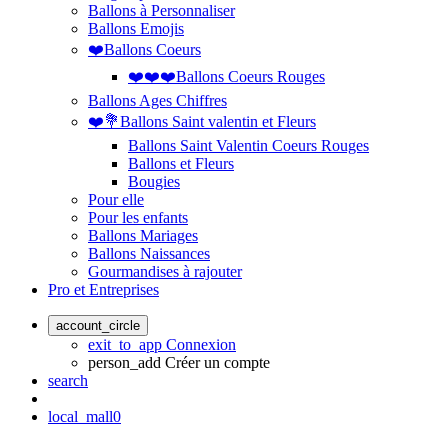
Ballons à Personnaliser
Ballons Emojis
❤️Ballons Coeurs
❤️❤️❤️Ballons Coeurs Rouges
Ballons Ages Chiffres
❤️💐Ballons Saint valentin et Fleurs
Ballons Saint Valentin Coeurs Rouges
Ballons et Fleurs
Bougies
Pour elle
Pour les enfants
Ballons Mariages
Ballons Naissances
Gourmandises à rajouter
Pro et Entreprises
account_circle
exit_to_app
Connexion
person_add
Créer un compte
search
local_mall
0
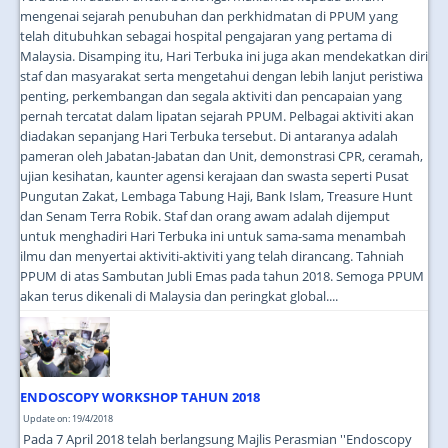
mengenai sejarah penubuhan dan perkhidmatan di PPUM yang
telah ditubuhkan sebagai hospital pengajaran yang pertama di
Malaysia. Disamping itu, Hari Terbuka ini juga akan mendekatkan diri
staf dan masyarakat serta mengetahui dengan lebih lanjut peristiwa
penting, perkembangan dan segala aktiviti dan pencapaian yang
pernah tercatat dalam lipatan sejarah PPUM. Pelbagai aktiviti akan
diadakan sepanjang Hari Terbuka tersebut. Di antaranya adalah
pameran oleh Jabatan-Jabatan dan Unit, demonstrasi CPR, ceramah,
ujian kesihatan, kaunter agensi kerajaan dan swasta seperti Pusat
Pungutan Zakat, Lembaga Tabung Haji, Bank Islam, Treasure Hunt
dan Senam Terra Robik. Staf dan orang awam adalah dijemput
untuk menghadiri Hari Terbuka ini untuk sama-sama menambah
ilmu dan menyertai aktiviti-aktiviti yang telah dirancang. Tahniah
PPUM di atas Sambutan Jubli Emas pada tahun 2018. Semoga PPUM
akan terus dikenali di Malaysia dan peringkat global....
ENDOSCOPY WORKSHOP TAHUN 2018
Update on: 19/4/2018
Pada 7 April 2018 telah berlangsung Majlis Perasmian ''Endoscopy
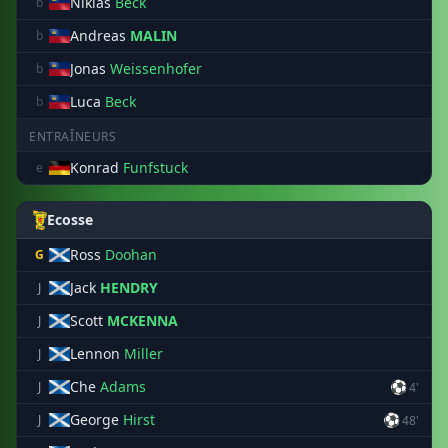
Niklas
Beck
b
Andreas
MALIN
b
Jonas
Weissenhofer
b
Luca
Beck
b
ENTRAÎNEURS
Konrad
Funfstuck
e
Ecosse
Ross
Doohan
G
Jack
HENDRY
J
Scott
MCKENNA
J
Lennon
Miller
J
Che
Adams
⚽
J
4'
George
Hirst
⚽
J
48'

Work instruction:
Copy out all the data above exactly as written. Skip the pictures.

Answer below:
Ballons à Personnaliser
Ballons Emojis
❤️Ballons Coeurs
❤️❤️❤️Ballons Coeurs Rouges
Ballons Ages Chiffres
❤️💐Ballons Saint valentin et Fleurs
Ballons Saint Valentin Coeurs Rouges
Ballons et Fleurs
Bougies
Pour elle
Pour les enfants
Ballons Mariages
Ballons Naissances
Gourmandises à rajouter
Pro et Entreprises
account_circle
exit_to_app
Connexion
person_add
Créer un compte
search
local_mall
0
mengenai sejarah penubuhan dan perkhidmatan di PPUM yang
telah ditubuhkan sebagai hospital pengajaran yang pertama di
Malaysia. Disamping itu, Hari Terbuka ini juga akan mendekatkan diri
staf dan masyarakat serta mengetahui dengan lebih lanjut peristiwa
penting, perkembangan dan segala aktiviti dan pencapaian yang
pernah tercatat dalam lipatan sejarah PPUM. Pelbagai aktiviti akan
diadakan sepanjang Hari Terbuka tersebut. Di antaranya adalah
pameran oleh Jabatan-Jabatan dan Unit, demonstrasi CPR, ceramah,
ujian kesihatan, kaunter agensi kerajaan dan swasta seperti Pusat
Pungutan Zakat, Lembaga Tabung Haji, Bank Islam, Treasure Hunt
dan Senam Terra Robik. Staf dan orang awam adalah dijemput
untuk menghadiri Hari Terbuka ini untuk sama-sama menambah
ilmu dan menyertai aktiviti-aktiviti yang telah dirancang. Tahniah
PPUM di atas Sambutan Jubli Emas pada tahun 2018. Semoga PPUM
akan terus dikenali di Malaysia dan peringkat global....
ENDOSCOPY WORKSHOP TAHUN 2018
Update on: 19/4/2018
Pada 7 April 2018 telah berlangsung Majlis Perasmian ''Endoscopy
Niklas
Beck
b
Andreas
MALIN
b
Jonas
Weissenhofer
b
Luca
Beck
b
ENTRAÎNEURS
Konrad
Funfstuck
e
Ecosse
Ross
Doohan
G
Jack
HENDRY
J
Scott
MCKENNA
J
Lennon
Miller
J
Che
Adams
⚽
J
4'
George
Hirst
⚽
J
48'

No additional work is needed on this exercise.